What the exercise asks: Transcribe every entry word for word, but skip the images.

——

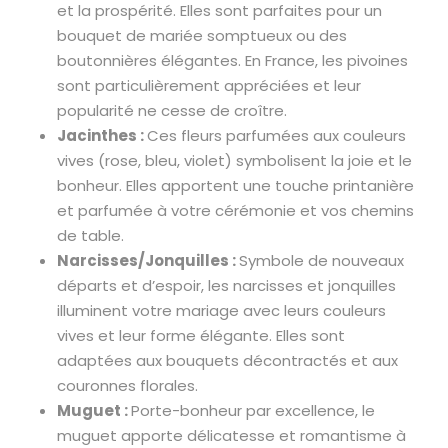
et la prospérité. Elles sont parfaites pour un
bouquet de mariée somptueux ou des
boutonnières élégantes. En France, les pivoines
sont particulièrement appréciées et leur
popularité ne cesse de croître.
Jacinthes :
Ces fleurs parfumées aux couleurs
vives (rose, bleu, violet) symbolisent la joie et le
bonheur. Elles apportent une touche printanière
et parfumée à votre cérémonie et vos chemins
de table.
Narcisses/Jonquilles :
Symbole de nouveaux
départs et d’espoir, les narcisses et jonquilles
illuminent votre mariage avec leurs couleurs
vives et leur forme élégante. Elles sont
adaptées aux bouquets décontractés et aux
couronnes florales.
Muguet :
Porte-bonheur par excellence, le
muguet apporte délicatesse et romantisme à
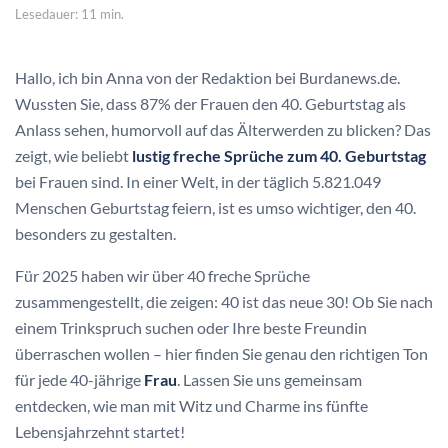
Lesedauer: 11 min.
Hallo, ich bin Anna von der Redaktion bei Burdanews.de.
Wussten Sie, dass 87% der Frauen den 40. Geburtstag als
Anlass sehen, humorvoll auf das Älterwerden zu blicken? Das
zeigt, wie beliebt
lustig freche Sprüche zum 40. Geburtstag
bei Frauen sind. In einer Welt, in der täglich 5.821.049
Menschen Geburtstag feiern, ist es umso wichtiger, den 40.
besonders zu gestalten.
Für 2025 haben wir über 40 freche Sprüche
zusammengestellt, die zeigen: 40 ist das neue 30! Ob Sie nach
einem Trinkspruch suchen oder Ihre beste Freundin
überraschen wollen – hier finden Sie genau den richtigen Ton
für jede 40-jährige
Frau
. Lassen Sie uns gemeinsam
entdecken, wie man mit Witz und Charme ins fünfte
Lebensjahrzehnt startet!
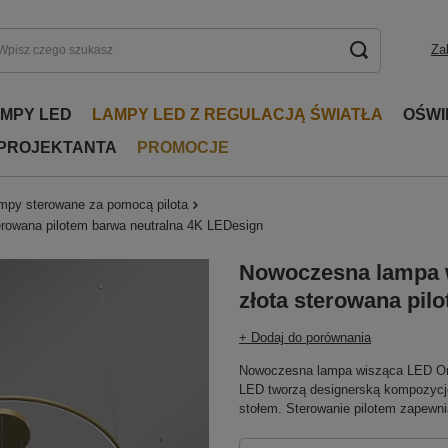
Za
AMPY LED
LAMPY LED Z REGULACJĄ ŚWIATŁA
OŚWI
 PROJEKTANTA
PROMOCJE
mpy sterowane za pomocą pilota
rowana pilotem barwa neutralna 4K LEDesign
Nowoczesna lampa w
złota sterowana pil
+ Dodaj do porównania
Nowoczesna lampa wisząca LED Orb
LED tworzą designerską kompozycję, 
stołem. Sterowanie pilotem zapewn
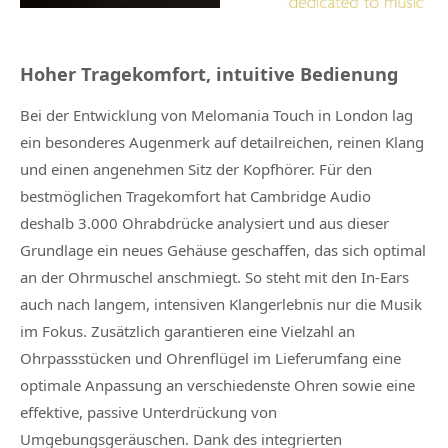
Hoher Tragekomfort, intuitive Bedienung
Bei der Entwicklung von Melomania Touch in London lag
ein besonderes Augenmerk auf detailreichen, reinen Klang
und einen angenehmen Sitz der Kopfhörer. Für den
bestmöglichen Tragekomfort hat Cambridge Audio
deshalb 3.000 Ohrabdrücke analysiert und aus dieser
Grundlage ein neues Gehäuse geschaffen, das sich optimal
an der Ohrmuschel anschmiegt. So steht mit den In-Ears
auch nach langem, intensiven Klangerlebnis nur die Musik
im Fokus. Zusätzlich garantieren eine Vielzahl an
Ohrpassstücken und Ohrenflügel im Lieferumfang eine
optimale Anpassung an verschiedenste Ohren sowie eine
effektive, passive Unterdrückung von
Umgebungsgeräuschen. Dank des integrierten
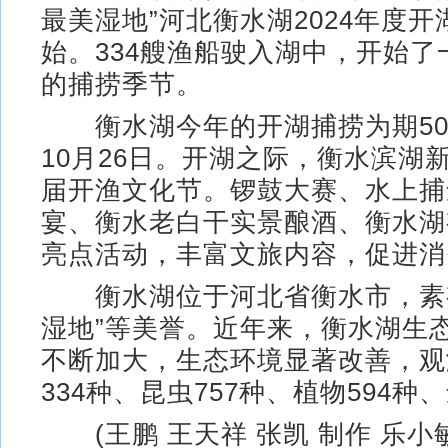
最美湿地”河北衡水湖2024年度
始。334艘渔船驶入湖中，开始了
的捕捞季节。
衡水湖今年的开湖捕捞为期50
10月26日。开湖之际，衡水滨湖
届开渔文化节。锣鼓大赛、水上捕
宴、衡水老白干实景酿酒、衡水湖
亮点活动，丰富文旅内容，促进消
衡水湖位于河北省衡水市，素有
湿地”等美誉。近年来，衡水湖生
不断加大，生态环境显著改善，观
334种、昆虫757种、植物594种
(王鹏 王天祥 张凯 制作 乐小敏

——

Exercise answer:
et la prospérité. Elles sont parfaites pour un
bouquet de mariée somptueux ou des
boutonnières élégantes. En France, les pivoines
sont particulièrement appréciées et leur
popularité ne cesse de croître.
Jacinthes :
Ces fleurs parfumées aux couleurs
vives (rose, bleu, violet) symbolisent la joie et le
bonheur. Elles apportent une touche printanière
et parfumée à votre cérémonie et vos chemins
de table.
Narcisses/Jonquilles :
Symbole de nouveaux
départs et d’espoir, les narcisses et jonquilles
illuminent votre mariage avec leurs couleurs
vives et leur forme élégante. Elles sont
adaptées aux bouquets décontractés et aux
couronnes florales.
Muguet :
Porte-bonheur par excellence, le
muguet apporte délicatesse et romantisme à
Lesedauer: 11 min.
Hallo, ich bin Anna von der Redaktion bei Burdanews.de.
Wussten Sie, dass 87% der Frauen den 40. Geburtstag als
Anlass sehen, humorvoll auf das Älterwerden zu blicken? Das
zeigt, wie beliebt
lustig freche Sprüche zum 40. Geburtstag
bei Frauen sind. In einer Welt, in der täglich 5.821.049
Menschen Geburtstag feiern, ist es umso wichtiger, den 40.
besonders zu gestalten.
Für 2025 haben wir über 40 freche Sprüche
zusammengestellt, die zeigen: 40 ist das neue 30! Ob Sie nach
einem Trinkspruch suchen oder Ihre beste Freundin
überraschen wollen – hier finden Sie genau den richtigen Ton
für jede 40-jährige
Frau
. Lassen Sie uns gemeinsam
entdecken, wie man mit Witz und Charme ins fünfte
Lebensjahrzehnt startet!
Za
AMPY LED
LAMPY LED Z REGULACJĄ ŚWIATŁA
OŚWI
 PROJEKTANTA
PROMOCJE
mpy sterowane za pomocą pilota
rowana pilotem barwa neutralna 4K LEDesign
Nowoczesna lampa w
złota sterowana pil
+ Dodaj do porównania
Nowoczesna lampa wisząca LED Orb
LED tworzą designerską kompozycję, 
stołem. Sterowanie pilotem zapewn
Hoher Tragekomfort, intuitive Bedienung
Bei der Entwicklung von Melomania Touch in London lag
ein besonderes Augenmerk auf detailreichen, reinen Klang
und einen angenehmen Sitz der Kopfhörer. Für den
bestmöglichen Tragekomfort hat Cambridge Audio
deshalb 3.000 Ohrabdrücke analysiert und aus dieser
Grundlage ein neues Gehäuse geschaffen, das sich optimal
an der Ohrmuschel anschmiegt. So steht mit den In-Ears
auch nach langem, intensiven Klangerlebnis nur die Musik
im Fokus. Zusätzlich garantieren eine Vielzahl an
Ohrpassstücken und Ohrenflügel im Lieferumfang eine
optimale Anpassung an verschiedenste Ohren sowie eine
effektive, passive Unterdrückung von
Umgebungsgeräuschen. Dank des integrierten
最美湿地”河北衡水湖2024年度
始。334艘渔船驶入湖中，开始了
的捕捞季节。
衡水湖今年的开湖捕捞为期50
10月26日。开湖之际，衡水滨湖
届开渔文化节。锣鼓大赛、水上捕
宴、衡水老白干实景酿酒、衡水湖
亮点活动，丰富文旅内容，促进消
衡水湖位于河北省衡水市，素有
湿地”等美誉。近年来，衡水湖生
不断加大，生态环境显著改善，观
334种、昆虫757种、植物594种
(王鹏 王天祥 张凯 制作 乐小敏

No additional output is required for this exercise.